# LMS 6750 Bigger Mini Mill



## Mike6158 (Feb 15, 2020)

I searched and I didn't see anything about the LMS 6750

I don't know enough about mills to have an opinion. The link goes to the higher priced version with a DRO


----------



## higgite (Feb 15, 2020)

The 6700 and 6750 are brand new models for LMS. They just recently got some in stock. You're not likely to find a lot of comment on them yet.

Tom


----------



## Mike6158 (Feb 15, 2020)

Yep. I just got the notice a few days ago. Is there something else to compare them to? Like something in the Precision Mathews line? I don't know anything about a mill so it doesn't do me much good to compare specifications.


----------



## ARC-170 (May 8, 2020)

What do you want to make? Do you have a budget? That bigger mill is $4000. I got my LMS3990 for $900 or so on CL. I can lift the 3990 myself (I think it weighs around 130#), the one above is 350#.

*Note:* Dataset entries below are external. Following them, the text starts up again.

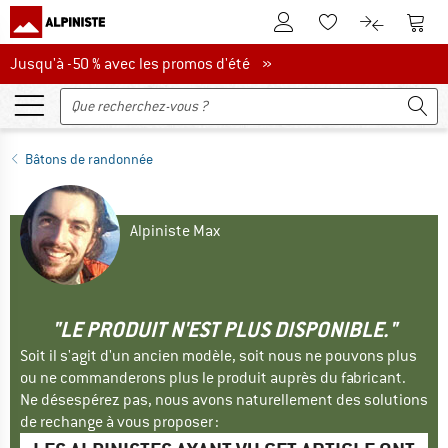
Vers le compte client
Vers 
Vers la liste d'env
Vers le com
Jusqu'à -50 % avec les promos d'été
Jusqu'à -50 % avec les promos d'été »
Bâtons de randonnée
Alpiniste Max
"LE PRODUIT N'EST PLUS DISPONIBLE."
Soit il s'agit d'un ancien modèle, soit nous ne pouvons plus
ou ne commanderons plus le produit auprès du fabricant.
Ne désespérez pas, nous avons naturellement des solutions
de rechange à vous proposer :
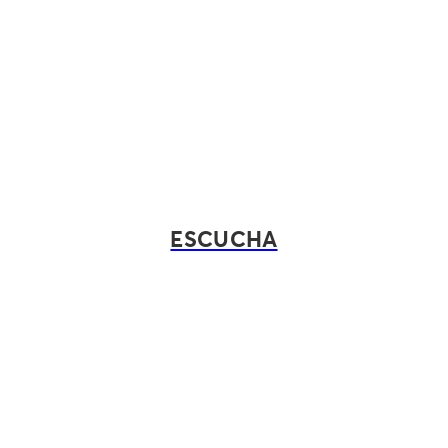
ESCUCHA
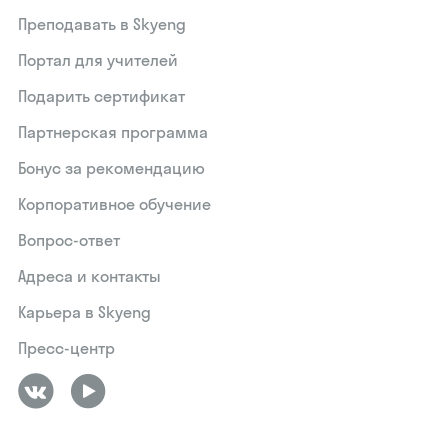
Преподавать в Skyeng
Портал для учителей
Подарить сертификат
Партнерская программа
Бонус за рекомендацию
Корпоративное обучение
Вопрос-ответ
Адреса и контакты
Карьера в Skyeng
Пресс-центр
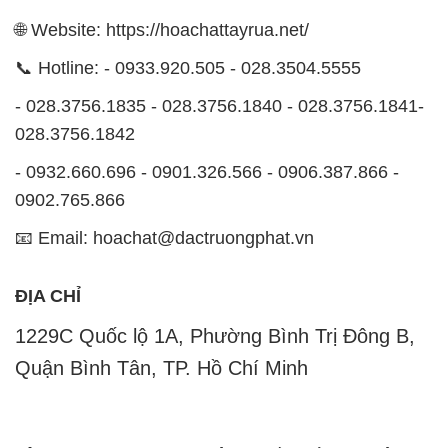
028.3756.1842
- 0932.660.696 - 0901.326.566 - 0906.387.866 -
0902.765.866
📧 Email: hoachat@dactruongphat.vn
ĐỊA CHỈ
1229C Quốc lộ 1A, Phường Bình Trị Đông B,
Quận Bình Tân, TP. Hồ Chí Minh
CÔNG TY XNK TM SX HÓA CHẤT ĐẮC TRƯỜNG
PHÁT
Công ty Hóa Chất Đắc Trường Phát, hoạt động dưới
tên miền
hoachattayrua.net
, là một đơn vị chuyên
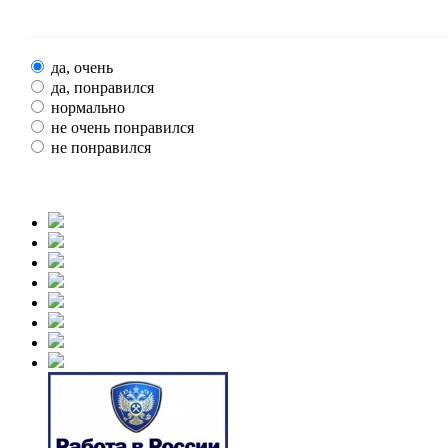
да, очень
да, понравился
нормально
не очень понравился
не понравился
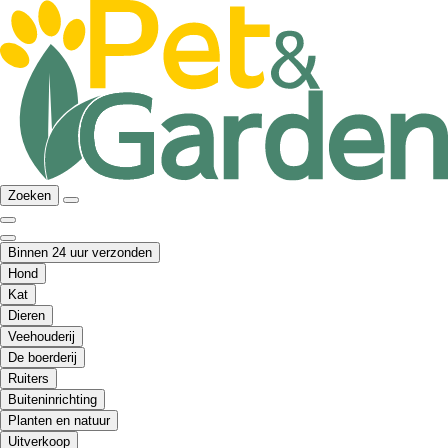
Zoeken
Binnen 24 uur verzonden
Hond
Kat
Dieren
Veehouderij
De boerderij
Ruiters
Buiteninrichting
Planten en natuur
Uitverkoop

I bought an RPM indicator and DRO's and love them. Tell us more so we can help! We love spending other people's money!


----------



## Mike6158 (May 8, 2020)

ARC-170 said:


> What do you want to make? Do you have a budget? That bigger mill is $4000. I got my LMS3990 for $900 or so on CL. I can lift the 3990 myself (I think it weighs around 130#), the one above is 350#.
> 
> I bought an RPM indicator and DRO's and love them. Tell us more so we can help! We love spending other people's money!



The 6750 I asked about is $4,099.00 

Weight is important for now. That's a good point. I can (and will soon) move my mini-lathe to the state I'm working in.

What I want to make? Also a good question. I can't make anything without the tools  I want to learn to use a mill. Making something will be a part of that process.


----------